TASK DIRECTIONS: Where an entry holds an image, leave the image out; otherwise reproduce the entry exactly.

STUDY MATERIAL:
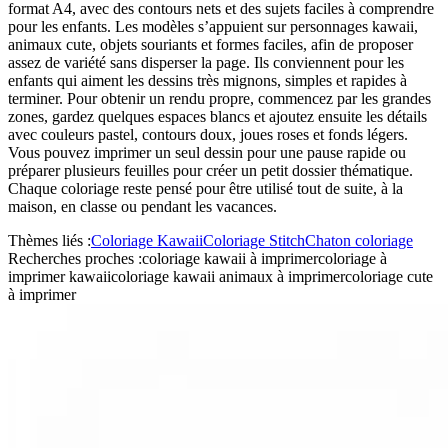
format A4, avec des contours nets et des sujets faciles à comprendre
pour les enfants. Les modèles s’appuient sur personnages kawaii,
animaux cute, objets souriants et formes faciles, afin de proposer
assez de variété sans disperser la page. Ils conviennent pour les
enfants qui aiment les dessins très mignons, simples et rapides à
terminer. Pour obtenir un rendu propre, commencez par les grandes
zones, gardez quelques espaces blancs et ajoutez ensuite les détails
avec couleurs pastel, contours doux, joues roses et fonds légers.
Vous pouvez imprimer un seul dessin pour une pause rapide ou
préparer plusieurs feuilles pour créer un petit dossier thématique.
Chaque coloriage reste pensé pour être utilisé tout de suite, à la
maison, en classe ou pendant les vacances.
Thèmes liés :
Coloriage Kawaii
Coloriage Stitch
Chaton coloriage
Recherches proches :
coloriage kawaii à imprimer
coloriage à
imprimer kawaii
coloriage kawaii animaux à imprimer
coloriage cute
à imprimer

SOLUTION TO THIS TASK:
format A4, avec des contours nets et des sujets faciles à comprendre
pour les enfants. Les modèles s’appuient sur personnages kawaii,
animaux cute, objets souriants et formes faciles, afin de proposer
assez de variété sans disperser la page. Ils conviennent pour les
enfants qui aiment les dessins très mignons, simples et rapides à
terminer. Pour obtenir un rendu propre, commencez par les grandes
zones, gardez quelques espaces blancs et ajoutez ensuite les détails
avec couleurs pastel, contours doux, joues roses et fonds légers.
Vous pouvez imprimer un seul dessin pour une pause rapide ou
préparer plusieurs feuilles pour créer un petit dossier thématique.
Chaque coloriage reste pensé pour être utilisé tout de suite, à la
maison, en classe ou pendant les vacances.
Thèmes liés :
Coloriage Kawaii
Coloriage Stitch
Chaton coloriage
Recherches proches :
coloriage kawaii à imprimer
coloriage à
imprimer kawaii
coloriage kawaii animaux à imprimer
coloriage cute
à imprimer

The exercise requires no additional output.